広い草原で、一日中、のんびりと草を食んで、幸福に暮らしていける。
大事に、大事に、育ててくれる。
ある日突然、屠場に連れていかれるその日までは。

核燃料再処理工場を誘致した六ヶ所村の村民所得は年1364万円

使用済み核燃料に再処理を施し、再び原発で使えるようにする「核燃料サイクル」。そのための再処理工場を誘致した六ヶ所村は原発マネーで潤う。かつて激烈な誘致反対運動があった地の事情をジャーナリストの出井康博氏が報告する。

 * * *
 1人当たりの村民所得が全国平均の5倍にも相当する年1364万円(2008年度)――。日本でも有数の豊かな自治体が本州最北端の下北半島にある。大阪市よりも広い面積に約1万1000人が暮らす六ヶ所村だ。
 
 かつての六ヶ所村は「日本の満州」と揶揄されるほど貧しかった。畜産や漁業を除けば産業もなく、冬場には東京への出稼ぎで溢れた。そんな村が1980年代半ば、核燃料の再処理工場を誘致して生まれ変わった。
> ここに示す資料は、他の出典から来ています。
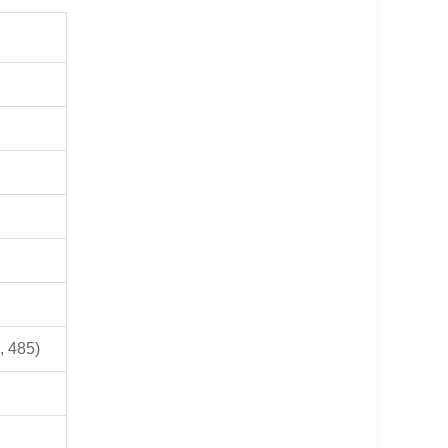
, 485)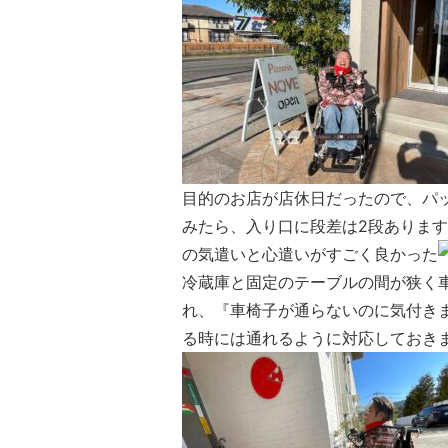
目的のお店が店休日だったので、パッ
みたら、入り口に段差は2段ありま
の気遣いと心遣いがすごく良かった
冷蔵庫と固定のテーブルの間が狭く
れ、『車椅子が通らないのに気付き
る時には通れるように対応しておき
 冒頭で紹介した1人当たり所得には企業所得も含まれ、自治体の経済力の指標とされる。六ヶ所村の経済力は、全国にわずか75しかない地方交付税の不交付団体の1つであることからも明らかだ。村の年間予算は約130億円と、同規模の自治体の2倍以上にも達する。確かに、村内を車で少し走るだけで、その豊かさが実感できる。

 牧場の間を高速道路並みの道路が通り、中心部には4階建ての立派な村役場、700人収容のコンサートホール、さらには縄文時代の竪穴式住居を再現した郷土館まである。23億円を投じて全戸に設置されたテレビ電話も自慢だ。
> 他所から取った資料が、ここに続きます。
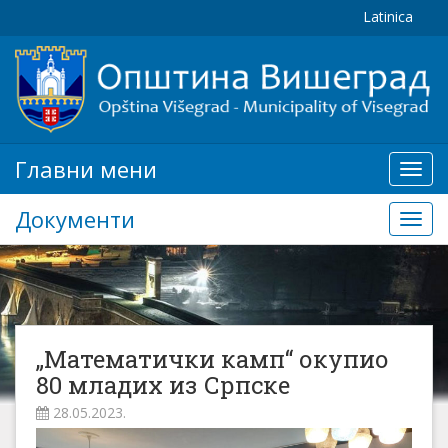
Latinica
Главни мени
Глав
мени
Документи
Доку
„Математички камп“ окупио
80 младих из Српске
28.05.2023.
 これらのインフラ整備も、再処理工場の誘致なしにはあり得なかった。村の歳入の半分近い約60億円は、再処理工場や関連施設に関係している。その中心が、工場の運営のため、東京電力など電力10社の出資で92年に設立された日本原燃という企業である。

 昨年、“反原燃”候補を大差で破って3選を果たした古川健治村長(77歳)が言う。

「貧しい村の代名詞だった六ヶ所村が発展を遂げた基盤が日本原燃と関連企業。将来も大きな柱と位置づけている」

 政府は、使用済みの核燃料に再処理を施し、再び原発で使えるようにする「核燃料サイクル」の実現を国策に掲げてきた。その要となるのが再処理工場だ。ただし、工場では原発同様、放射能漏れの危険がつきまとう。再処理工場の誘致を巡っては、激烈な反対運動が村ではあった。だが、そんな過去が嘘のように、今では古川村長を始め、定数18の村議会にも工場の存在に反対する者は1人もいない。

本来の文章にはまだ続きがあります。